*** Records provided Section Begins ***

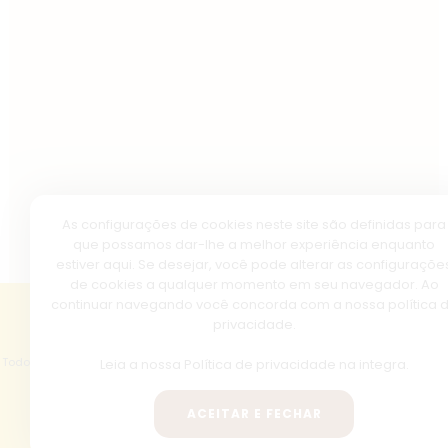
As configurações de cookies neste site são definidas para
que possamos dar-lhe a melhor experiência enquanto
estiver aqui. Se desejar, você pode alterar as configuraçõe
de cookies a qualquer momento em seu navegador. Ao
continuar navegando você concorda com a nossa política 
privacidade.
Copyright © 2026 - Basílica de Nazaré.
Todos os direitos reservados, navegando no site você aceita a nossa
política
Leia a nossa
Política de privacidade
na integra.
de privacidade
.
ACEITAR E FECHAR
Desenvolvido com
por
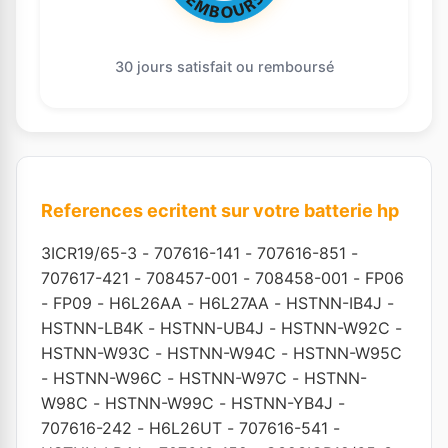
30 jours satisfait ou remboursé
References ecritent sur votre batterie hp
3ICR19/65-3
-
707616-141
-
707616-851
-
707617-421
-
708457-001
-
708458-001
-
FP06
-
FP09
-
H6L26AA
-
H6L27AA
-
HSTNN-IB4J
-
HSTNN-LB4K
-
HSTNN-UB4J
-
HSTNN-W92C
-
HSTNN-W93C
-
HSTNN-W94C
-
HSTNN-W95C
-
HSTNN-W96C
-
HSTNN-W97C
-
HSTNN-
W98C
-
HSTNN-W99C
-
HSTNN-YB4J
-
707616-242
-
H6L26UT
-
707616-541
-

*** Records provided Section Ends ***

The entire listing above, word for word and without pictures, is what should be output.

As configurações de cookies neste site são definidas para
que possamos dar-lhe a melhor experiência enquanto
estiver aqui. Se desejar, você pode alterar as configuraçõe
de cookies a qualquer momento em seu navegador. Ao
continuar navegando você concorda com a nossa política 
privacidade.
Copyright © 2026 - Basílica de Nazaré.
Todos os direitos reservados, navegando no site você aceita a nossa
política
Leia a nossa
Política de privacidade
na integra.
de privacidade
.
ACEITAR E FECHAR
Desenvolvido com
por
30 jours satisfait ou remboursé
References ecritent sur votre batterie hp
3ICR19/65-3
-
707616-141
-
707616-851
-
707617-421
-
708457-001
-
708458-001
-
FP06
-
FP09
-
H6L26AA
-
H6L27AA
-
HSTNN-IB4J
-
HSTNN-LB4K
-
HSTNN-UB4J
-
HSTNN-W92C
-
HSTNN-W93C
-
HSTNN-W94C
-
HSTNN-W95C
-
HSTNN-W96C
-
HSTNN-W97C
-
HSTNN-
W98C
-
HSTNN-W99C
-
HSTNN-YB4J
-
707616-242
-
H6L26UT
-
707616-541
-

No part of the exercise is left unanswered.